Robotic insect mimics Nature's extreme moves

Published: Thursday, July 30, 2015 - 16:04 in Physics & Chemistry

The concept of walking on water might sound supernatural, but in fact it is a quite natural phenomenon. Many small living creatures leverage water's surface tension to maneuver themselves around. One of the most complex maneuvers, jumping on water, is achieved by a species of semi-aquatic insects called water striders that not only skim along water's surface but also generate enough upward thrust with their legs to launch themselves airborne from it. Now, emulating this natural form of water-based locomotion, an international team of scientists from Seoul National University, Korea (SNU), Harvard's Wyss Institute for Biologically Inspired Engineering, and the Harvard John A. Paulson School of Engineering and Applied Sciences, has unveiled a novel robotic insect that can jump off of water's surface. In doing so, they have revealed new insights into the natural mechanics that allow water striders to jump from rigid ground or fluid water with the same amount of power and height. The work is reported in the July 31 issue of Science.

"Water's surface needs to be pressed at the right speed for an adequate amount of time, up to a certain depth, in order to achieve jumping," said the study's co-senior author Kyu Jin Cho, Associate Professor in the Department of Mechanical and Aerospace Engineering and Director of the Biorobotics Laboratory at Seoul National University. "The water strider is capable of doing all these things flawlessly."

The water strider, whose legs have slightly curved tips, employs a rotational leg movement to aid it its takeoff from the water's surface, discovered co-senior author Ho-Young Kim who is Professor in SNU's Department of Mechanical and Aerospace Engineering and Director of SNU's Micro Fluid Mechanics Lab. Kim, a former Wyss Institute Visiting Scholar, worked with the study's co-first author Eunjin Yang, a graduate researcher at SNU's Micro Fluid Mechanics lab, to collect water striders and take extensive videos of their movements to analyze the mechanics that enable the insects to skim on and jump off water's surface.

It took the team several trial and error attempts to fully understand the mechanics of the water strider, using robotic prototypes to test and shape their hypotheses.

"If you apply as much force as quickly as possible on water, the limbs will break through the surface and you won't get anywhere," said Robert Wood, Ph.D., who is a co-author on the study, a Wyss Institute Core Faculty member, the Charles River Professor of Engineering and Applied Sciences at the Harvard Paulson School, and founder of the Harvard Microrobotics Lab.

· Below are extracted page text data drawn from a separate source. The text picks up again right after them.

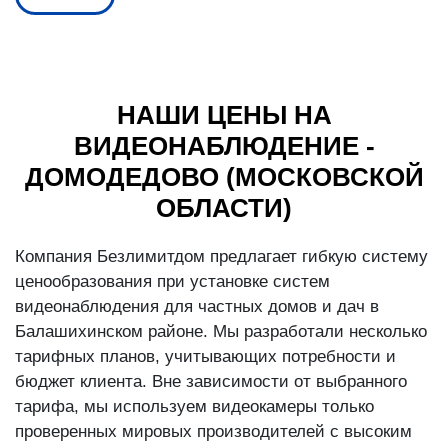
НАШИ ЦЕНЫ НА
ВИДЕОНАБЛЮДЕНИЕ -
ДОМОДЕДОВО (МОСКОВСКОЙ
ОБЛАСТИ)
Компания Безлимитдом предлагает гибкую систему
ценообразования при установке систем
видеонаблюдения для частных домов и дач в
Балашихинском районе. Мы разработали несколько
тарифных планов, учитывающих потребности и
бюджет клиента. Вне зависимости от выбранного
тарифа, мы используем видеокамеры только
проверенных мировых производителей с высоким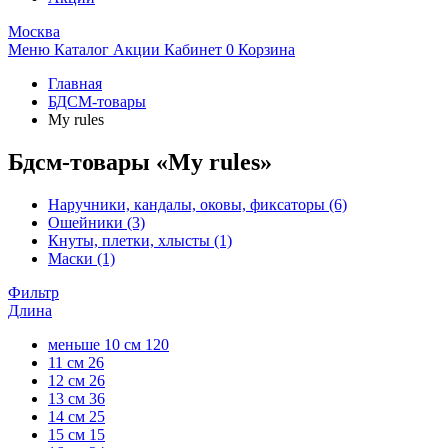
Москва
Меню
Каталог
Акции
Кабинет
0
Корзина
Главная
БДСМ-товары
My rules
Бдсм-товары «My rules»
Наручники, кандалы, оковы, фиксаторы
(6)
Ошейники
(3)
Кнуты, плетки, хлысты
(1)
Маски
(1)
Фильтр
Длина
меньше 10 см
120
11 см
26
12 см
26
13 см
36
14 см
25
15 см
15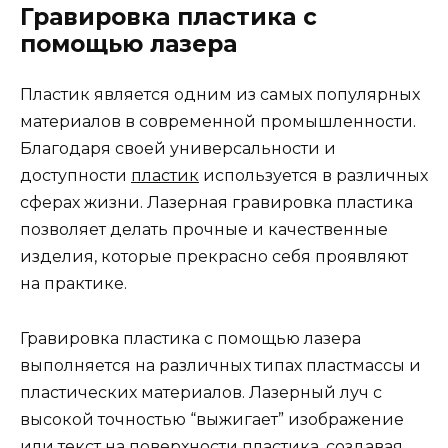
Гравировка пластика с
помощью лазера
Пластик является одним из самых популярных
материалов в современной промышленности.
Благодаря своей универсальности и
доступности
пластик
используется в различных
сферах жизни. Лазерная гравировка пластика
позволяет делать прочные и качественные
изделия, которые прекрасно себя проявляют
на практике.
Гравировка пластика с помощью лазера
выполняется на различных типах пластмассы и
пластических материалов. Лазерный луч с
высокой точностью “выжигает” изображение
или текст на поверхности пластика, создавая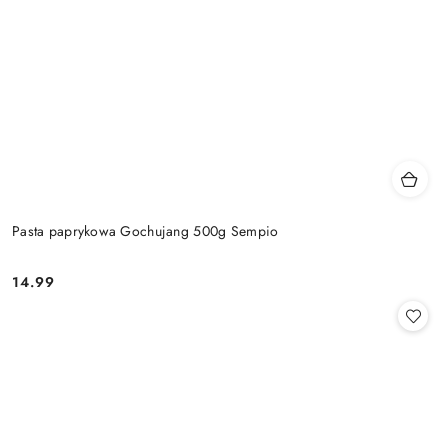
Pasta paprykowa Gochujang 500g Sempio
14.99
Cena: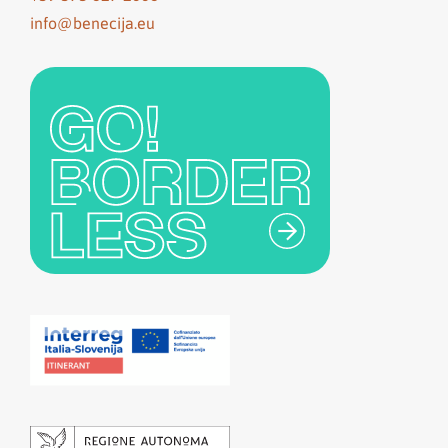
info@benecija.eu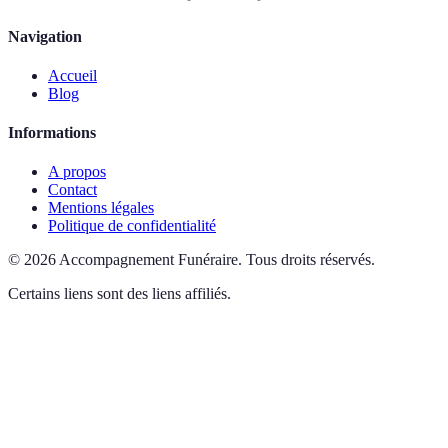
Navigation
Accueil
Blog
Informations
A propos
Contact
Mentions légales
Politique de confidentialité
©
2026
Accompagnement Funéraire
.
Tous droits réservés.
Certains liens sont des liens affiliés.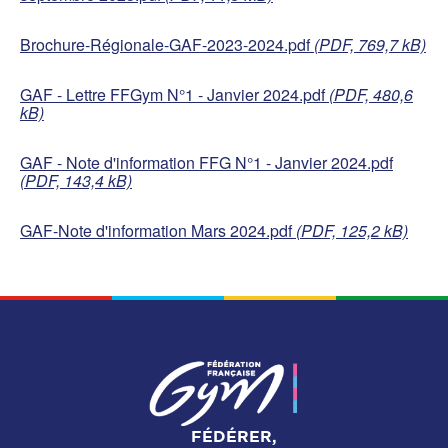
Brochure-Régionale-GAF-2023-2024.pdf
(PDF, 769,7 kB)
GAF - Lettre FFGym N°1 - Janvier 2024.pdf
(PDF, 480,6
kB)
GAF - Note d'information FFG N°1 - Janvier 2024.pdf
(PDF, 143,4 kB)
GAF-Note d'information Mars 2024.pdf
(PDF, 125,2 kB)
FÉDÉRER,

But by studying water striders in comparison to iterative prototypes of their robotic insect, the SNU and Harvard team discovered that the best way to jump off of water is to maintain leg contact on the water for as long as possible during the jump motion.

"Using its legs to push down on water, the natural water strider exerts the maximum amount of force just below the threshold that would break the water's surface," said the study's co-first author Je-Sung Koh, Ph.D., who was pursuing his doctoral degree at SNU during the majority of this research and is now a Postdoctoral Fellow at the Wyss Institute and the Harvard Paulson School.

Mimicking these mechanics, the robotic insect built by the team can exert up to 16 times its own body weight on the water's surface without breaking through, and can do so without complicated controls. Many natural organisms such as the water strider can perform extreme styles of locomotion - such as flying, floating, swimming, or jumping on water - with great ease despite a lack of complex cognitive skills.

"This is due to their natural morphology," said Cho. "It is a form of embodied or physical intelligence, and we can learn from this kind of physical intelligence to build robots that are similarly capable of performing extreme maneuvers without highly-complex controls or artificial intelligence."

The robotic insect was built using a "torque reversal catapult mechanism" inspired by the way a flea jumps, which allows this kind of extreme locomotion without intelligent control. It was first reported by Cho, Wood and Koh in 2013 in the International Conference on Intelligent Robots and Systems.

For the robotic insect to jump off water, the lightweight catapult mechanism uses a burst of momentum coupled with limited thrust to propel the robot off the water without breaking the water's surface. An automatic triggering mechanism, built from composite materials and actuators, was employed to activate the catapult.

To produce the body of the robotic insect, "pop-up" manufacturing was used to create folded composite structures that self-assemble much like the foldable components that "pop-up" in 3D books. Devised by engineers at the Harvard Paulson School and the Wyss Institute, this ingenious layering and folding process enables the rapid fabrication of microrobots and a broad range of electromechanical devices.

"The resulting robotic insects can achieve the same momentum and height that could be generated during a rapid jump on firm ground - but instead can do so on water - by spreading out the jumping thrust over a longer amount of time and in sustaining prolonged contact with the water's surface," said Wood.

"This international collaboration of biologists and roboticists has not only looked into nature to develop a novel, semi-aquatic bioinspired robot that performs an new extreme form of robotic locomotion, but has also provided us with new insights on the natural mechanics at play in water striders," said Wyss Institute Founding Director Donald Ingber, M.D., Ph.D.